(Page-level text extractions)

Start of Block

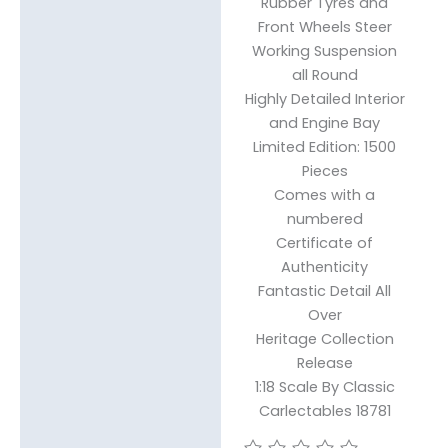
Rubber Tyres and
Front Wheels Steer
Working Suspension
all Round
Highly Detailed Interior
and Engine Bay
Limited Edition: 1500
Pieces
Comes with a
numbered
Certificate of
Authenticity
Fantastic Detail All
Over
Heritage Collection
Release
1:18 Scale By Classic
Carlectables 18781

End of Block

Starting at the line that contains "and Engine Bay", reproduce each line through the end of the records exactly, both ends included.

and Engine Bay
Limited Edition: 1500
Pieces
Comes with a
numbered
Certificate of
Authenticity
Fantastic Detail All
Over
Heritage Collection
Release
1:18 Scale By Classic
Carlectables 18781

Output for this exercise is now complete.